We can choose to come down all the way to the appraised value, we can say no that we aren’t willing to come down, or we can attempt to negotiate and make a (compromise) deal. Each deal and buyer is different, but these are our options. We probably see low appraisals in 5% to 10% of transactions. The odds of a low appraisal can increase when a home contains an extreme amount of upgrades or is under contract for considerably more than your neighbors’ homes have sold for.
Appraisers are looking primarily at sales within a mile of your home, which have closed in the last 90 days. If they don’t have enough data they will go back slightly longer and look at a slightly larger area, if need be.

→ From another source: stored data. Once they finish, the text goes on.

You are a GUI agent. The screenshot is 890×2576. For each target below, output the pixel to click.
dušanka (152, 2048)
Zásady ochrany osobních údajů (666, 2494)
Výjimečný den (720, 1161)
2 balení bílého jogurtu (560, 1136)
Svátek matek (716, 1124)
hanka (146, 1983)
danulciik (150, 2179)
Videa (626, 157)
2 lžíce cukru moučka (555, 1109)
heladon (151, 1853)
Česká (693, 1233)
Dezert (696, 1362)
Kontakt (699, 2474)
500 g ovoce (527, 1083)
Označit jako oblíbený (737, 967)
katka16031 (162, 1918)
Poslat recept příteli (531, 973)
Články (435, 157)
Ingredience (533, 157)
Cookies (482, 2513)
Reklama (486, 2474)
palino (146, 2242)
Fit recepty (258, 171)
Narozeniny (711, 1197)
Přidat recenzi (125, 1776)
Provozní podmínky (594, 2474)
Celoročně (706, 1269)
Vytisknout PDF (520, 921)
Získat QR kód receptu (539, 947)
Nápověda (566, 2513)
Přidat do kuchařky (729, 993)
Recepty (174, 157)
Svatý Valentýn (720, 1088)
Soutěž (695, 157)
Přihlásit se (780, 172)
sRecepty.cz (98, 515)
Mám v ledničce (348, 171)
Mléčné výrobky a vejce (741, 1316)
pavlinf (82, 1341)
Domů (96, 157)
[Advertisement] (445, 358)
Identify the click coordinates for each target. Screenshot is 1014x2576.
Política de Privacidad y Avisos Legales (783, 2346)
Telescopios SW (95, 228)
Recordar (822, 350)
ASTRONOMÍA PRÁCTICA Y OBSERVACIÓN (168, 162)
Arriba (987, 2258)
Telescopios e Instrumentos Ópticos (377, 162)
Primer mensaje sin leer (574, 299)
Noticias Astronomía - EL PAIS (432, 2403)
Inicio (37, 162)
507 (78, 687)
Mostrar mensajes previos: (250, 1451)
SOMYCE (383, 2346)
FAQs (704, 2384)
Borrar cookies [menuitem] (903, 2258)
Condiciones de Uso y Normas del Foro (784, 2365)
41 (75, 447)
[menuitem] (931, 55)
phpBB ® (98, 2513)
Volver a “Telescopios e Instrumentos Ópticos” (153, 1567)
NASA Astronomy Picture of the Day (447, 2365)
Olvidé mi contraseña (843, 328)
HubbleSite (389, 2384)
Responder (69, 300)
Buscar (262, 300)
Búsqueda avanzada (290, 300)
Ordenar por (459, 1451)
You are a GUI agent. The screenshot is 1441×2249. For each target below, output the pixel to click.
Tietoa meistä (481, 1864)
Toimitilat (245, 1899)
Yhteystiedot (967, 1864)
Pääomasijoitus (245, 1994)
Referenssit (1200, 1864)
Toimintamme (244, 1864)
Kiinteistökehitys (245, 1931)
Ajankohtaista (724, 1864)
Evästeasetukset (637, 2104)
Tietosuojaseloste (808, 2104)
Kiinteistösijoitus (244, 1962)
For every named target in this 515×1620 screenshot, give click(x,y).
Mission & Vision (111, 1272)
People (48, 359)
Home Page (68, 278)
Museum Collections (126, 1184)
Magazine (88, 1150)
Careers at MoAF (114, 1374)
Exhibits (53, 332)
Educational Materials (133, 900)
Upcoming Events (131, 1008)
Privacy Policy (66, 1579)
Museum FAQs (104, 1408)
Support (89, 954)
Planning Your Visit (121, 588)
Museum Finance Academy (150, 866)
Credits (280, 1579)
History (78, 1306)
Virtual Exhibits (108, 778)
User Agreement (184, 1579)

On the seller side, we can expect a closing disclosure three days before closing, which shows the “bottom line” or your net proceeds. Lenders are required to provide your Closing Disclosure three business days before your scheduled closing. Please use this time wisely. This tool will help you double-check that all the details are correct. If something looks different from what you expected, ask why. Now is the time to resolve problems‚ if the explanation you get isn't satisfactory, keep asking questions.
We will get a copy of the preliminary Closing Disclosure (formerly the HUD-1 settlement) statement and review the numbers ahead of time to see if we have any questions or issues.
Also, remember to cancel any auto-drafts for HOA payments and your mortgage.
If you are closing in the first 7 to 10 days of the month, and if you would prefer, it’s OK to not pay your mortgage payment and HOA for that month. The settlement company will prorate what you owe AND ADD 7 DAYS OF INTEREST and collect it as part of your loan payoff. The mortgage payment you typically make on the first of the month is actually for the prior month (mortgage payments are typically‚ “paid in arrears”, unlike rent).
If you think an HOA or mortgage payment might be posted within a few days of closing, please let us and the settlement company know to ensure they have updated payoffs at closing for both accounts.
For Settlement you will need to bring your valid license or other government-issued photo ID, as well as account information on where you want your proceeds wired. Typically, a voided check or wiring instructions is the preferred method. Your funds will typically post to your account in the afternoon one to two business days following closing. The sale will typically go on record in the county land records the next business day following closing, and then your funds will be disbursed. You can also choose, of course, to pick up a check or have a check mailed to you.
If you are buying right after selling and there are 2 title companies involved, please provide us with your contacts at the company where you are buying. We can coordinate everything so paperwork and funds can be wired directly from one Title Company to the other. If you need to bring funds to closing to complete the sale (to cover all selling expenses and loan payoffs), you’ll need to wire funds to the Title Company in advance. In this day of email fraud and hacking, wiring is the safest way to transfer funds. If anyone emails or calls you with a different set of wiring instructions, IMMEDIATELY CALL YOUR SETTLEMENT COMPANY TO CONFIRM before wiring any money anywhere.
KEYS, REMOTES, PARKING/POOL/REC CENTER PASSES, MANUALS, WARRANTIES
Please plan to leave all keys, garage remotes, mailbox keys, appliance manuals, warranty information, contractor receipts for work done, key fobs for HOA amenity access, and parking passes on the kitchen counter.
Also, bring to settlement any garage keypad codes, parking space numbers, mailbox number and anything else the new owner will need. It is also nice to leave any specific house information (sprinkler system map, alarm information, current landscaping service, etc.) that the new owners would find useful.